Nassar scandal an issue in attorney general race

Michigan Democratic attorney general candidate Pat Miles speaks at a news conference with Jessica Ann Smith, left, and Morgan McCaul, right, Thursday at his campaign consultant’s office in Lansing, Mich. (AP photo)

Associated Press
LANSING — Two victims of former sports doctor Larry Nassar criticized Michigan attorney general candidate Dana Nessel on Thursday for expressing concerns about Nassar-inspired bills under consideration in the Legislature, lending support to her opponent Pat Miles days before the state Democratic convention.
One survivor, Jessica Ann Smith, said “there is no opposing side to sexual abuse.” Nessel fired back by accusing Miles, whose campaign organized the news conference, of exploiting Nassar victims.
At issue are comments Nessel made this week to Lansing-based MIRS News, after she was asked about Senate-passed bills that would, among other things, retroactively extend the statute of limitations for childhood sexual abuse victims to sue for damages to 1997 and prospectively give accusers until their 48th birthday to file.
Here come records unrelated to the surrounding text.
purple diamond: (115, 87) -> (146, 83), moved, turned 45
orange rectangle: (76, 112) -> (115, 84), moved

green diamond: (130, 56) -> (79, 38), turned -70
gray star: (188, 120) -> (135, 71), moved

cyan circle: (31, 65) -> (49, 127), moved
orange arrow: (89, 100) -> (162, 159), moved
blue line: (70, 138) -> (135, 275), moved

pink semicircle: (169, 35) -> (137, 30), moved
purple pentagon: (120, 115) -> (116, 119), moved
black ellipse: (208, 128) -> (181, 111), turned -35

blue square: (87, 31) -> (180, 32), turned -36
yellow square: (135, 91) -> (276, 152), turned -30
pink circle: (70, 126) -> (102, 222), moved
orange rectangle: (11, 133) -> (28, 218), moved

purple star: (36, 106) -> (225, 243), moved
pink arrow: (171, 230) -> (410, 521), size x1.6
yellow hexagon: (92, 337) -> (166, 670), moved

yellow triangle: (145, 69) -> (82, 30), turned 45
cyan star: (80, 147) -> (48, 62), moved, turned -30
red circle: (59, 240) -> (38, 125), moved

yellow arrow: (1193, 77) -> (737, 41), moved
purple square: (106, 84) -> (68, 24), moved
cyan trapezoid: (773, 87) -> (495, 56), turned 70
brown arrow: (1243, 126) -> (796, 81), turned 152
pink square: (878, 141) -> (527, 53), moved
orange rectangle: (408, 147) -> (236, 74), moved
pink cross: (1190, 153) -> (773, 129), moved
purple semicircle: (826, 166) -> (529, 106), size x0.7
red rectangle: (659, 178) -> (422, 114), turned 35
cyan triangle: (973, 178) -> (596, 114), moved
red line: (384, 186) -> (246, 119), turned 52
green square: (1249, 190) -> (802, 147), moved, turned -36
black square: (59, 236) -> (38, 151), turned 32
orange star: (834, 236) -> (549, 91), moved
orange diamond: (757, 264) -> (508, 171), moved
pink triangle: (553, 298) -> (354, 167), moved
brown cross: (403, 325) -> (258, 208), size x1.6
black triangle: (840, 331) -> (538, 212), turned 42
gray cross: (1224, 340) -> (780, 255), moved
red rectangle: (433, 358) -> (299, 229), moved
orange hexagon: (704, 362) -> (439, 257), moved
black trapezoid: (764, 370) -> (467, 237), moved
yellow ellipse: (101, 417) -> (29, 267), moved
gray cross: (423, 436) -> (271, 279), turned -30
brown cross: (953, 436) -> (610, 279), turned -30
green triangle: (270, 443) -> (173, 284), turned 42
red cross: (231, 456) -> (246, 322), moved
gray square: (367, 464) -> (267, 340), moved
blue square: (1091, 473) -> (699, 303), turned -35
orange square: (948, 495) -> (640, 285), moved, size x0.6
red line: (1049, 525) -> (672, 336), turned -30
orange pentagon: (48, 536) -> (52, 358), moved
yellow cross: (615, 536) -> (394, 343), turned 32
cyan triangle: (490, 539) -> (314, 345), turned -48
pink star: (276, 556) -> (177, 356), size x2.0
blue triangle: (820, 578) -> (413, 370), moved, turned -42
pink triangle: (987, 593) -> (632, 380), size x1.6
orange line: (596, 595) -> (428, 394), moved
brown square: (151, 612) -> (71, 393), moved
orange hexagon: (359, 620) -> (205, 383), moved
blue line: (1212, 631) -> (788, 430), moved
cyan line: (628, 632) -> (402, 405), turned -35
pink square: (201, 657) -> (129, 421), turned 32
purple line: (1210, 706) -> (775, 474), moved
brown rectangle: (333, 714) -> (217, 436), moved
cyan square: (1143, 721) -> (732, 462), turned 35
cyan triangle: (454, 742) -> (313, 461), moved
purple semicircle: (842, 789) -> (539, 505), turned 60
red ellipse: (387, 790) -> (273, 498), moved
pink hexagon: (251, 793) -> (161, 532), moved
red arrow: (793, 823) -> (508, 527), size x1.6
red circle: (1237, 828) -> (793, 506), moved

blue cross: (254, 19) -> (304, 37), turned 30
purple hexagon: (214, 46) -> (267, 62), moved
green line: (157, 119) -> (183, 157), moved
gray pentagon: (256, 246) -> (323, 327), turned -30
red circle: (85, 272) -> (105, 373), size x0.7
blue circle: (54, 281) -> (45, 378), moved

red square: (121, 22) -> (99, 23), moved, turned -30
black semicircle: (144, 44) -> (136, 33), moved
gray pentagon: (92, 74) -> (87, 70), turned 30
The time limit to bring second- and third-degree criminal sexual conduct charges would be eliminated or extended to 30 years.
Nessel, a former prosecutor who now does criminal defense work, said she needed to read the legislation but had “some concerns.” She said she was “firmly” in favor of giving victims adequate time to come forward once they reach adulthood. But she also voiced reservations with people making allegations once they have been adults for “many, many years and have a long time to be able to make that report but failed to do so.”
She said it is very hard for the accused to defend themselves against allegations from decades ago, and sometimes false accusations are made. Her campaign said Thursday her comments were about the proposed 30-year criminal statute of limitations.
Morgan McCaul, a Nassar victim, said she was “disgusted” with Nessel’s “disqualifying” comments, saying potential challenges for defense lawyers “pale in comparison to the trauma that survivors face in the aftermath of their assaults.”
Miles, a former U.S. attorney for western Michigan whose office brought charges against Nassar for possessing child pornography, said he fully supports the bills because “every victim should have their day in court even if it takes many years to get there.”
Nessel accused Miles of dragging the attorney general’s race “into the gutter.”
“Miles is exploiting the victims of Larry Nassar to attack the person in this race who has prosecuted more criminal sexual conduct cases than all other candidates, from both parties, combined,” she said. Nessel said she is a vocal advocate for the #MeToo movement.
“To the Nassar survivors who spoke out, I sincerely support your honesty and continued advocacy,” Nessel said in a statement. “I regret that your important work, conducted with integrity and bravery, has been co-opted in this way.”
Smith and McCaul were among more than 200 women and girls who spoke at Nassar’s sentencings for molesting patients under the guise of treatment.
Democratic party members will endorse a candidate at a convention in Detroit on Sunday.
Barring a twist, the winner will be officially nominated in August and face a Republican in the November general election. Democrat Bill Noakes also is running, but Nessel and Miles are the main contenders.